All that pent-up irritation with compromise, and the corresponding reveling in the chance to make albums without having to answer to anybody else, dominates this album, but while I'm usually more positive than not towards the eccentric flow of Steve Hackett albums, I actually feel like the lack of cohesion somewhat hurts this album. The more I listen to this album, the more I feel like it was made in a bit of a snit, as if Steve decided early on that he wasn't going to be restrained and that every single idea he had was going to make it onto the album. Well ... a little restraint might have helped. "Carry On Up the Vicarage" is probably a better track than one based on such a silly idea (having one vocal pitched down while it harmonizes with another vocal pitched up to sound like a chipmunk) should be, but it's not great either, as there's not much memorable other than the big Tony Banks-like chords that pop up every so often. And why the strange sample at the beginning? "The Voice of Necam" is also a little problematic, sounding like a dumping ground of every spare idea lying around. Why the carnival music at the beginning? Why the segue into the (albeit quite nice) directionless harmonies? Why have this suddenly cut off into an unfinished fragment of a classical guitar piece? And why have this wedged in between the title track and the closer?

The song quality is pretty mixed overall, even putting flow concerns aside.
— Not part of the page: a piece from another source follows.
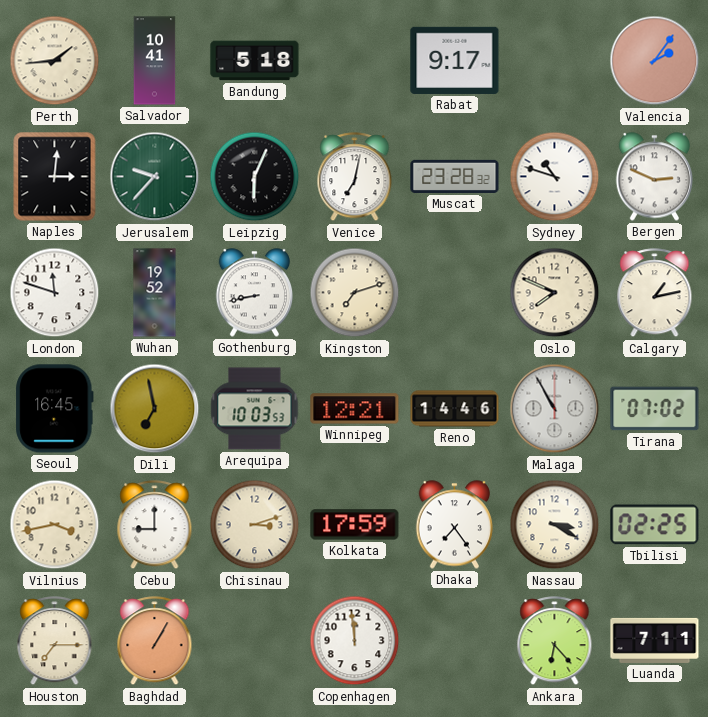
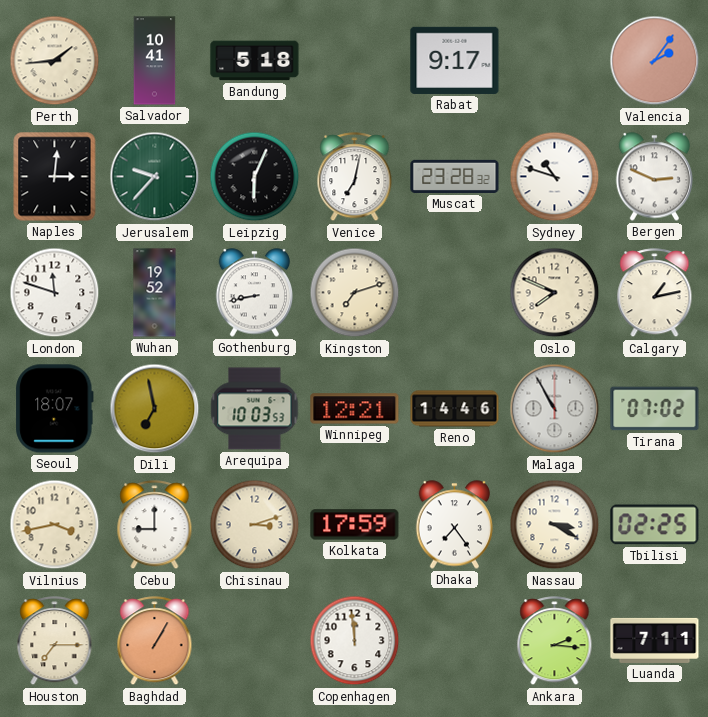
Seoul: 16:45 -> 18:07
Ankara: 6:23 -> 2:16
There are some big highlights, of course; the opening "Narnia" probably would have been a hit had it been allowed to be issued as a single (the vocals are done by Kansas' Steve Walsh, and his company wouldn't allow a single release to go forward), and given that it boasts a wonderful rolling guitar line, a bouncy main melody (with bits of barroom piano!) and non-banal lyrics about an all-time great children's story, I can't say I'd mind. I'm also quite partial towards the combination of "Land of a Thousand Autumns" and the title track on the second side; the former makes for an eerie-as-hell atmospheric prelude, full of the best "futuristic" sounds Steve could coax from his guitar, and the latter is a great instrumental that absolutely would have made Wind and Wuthering a better album had it been included. The piece is based off three main guitar-driven ideas; a slow rising theme (with pounding bass and busy percussion underneath), a hellish and noisy theme, and a goofy upbeat theme (with a fun flute part dancing around it), and the track does a good job of shuffling them in and out until it suddenly stops and "The Voice of Necam" shows up.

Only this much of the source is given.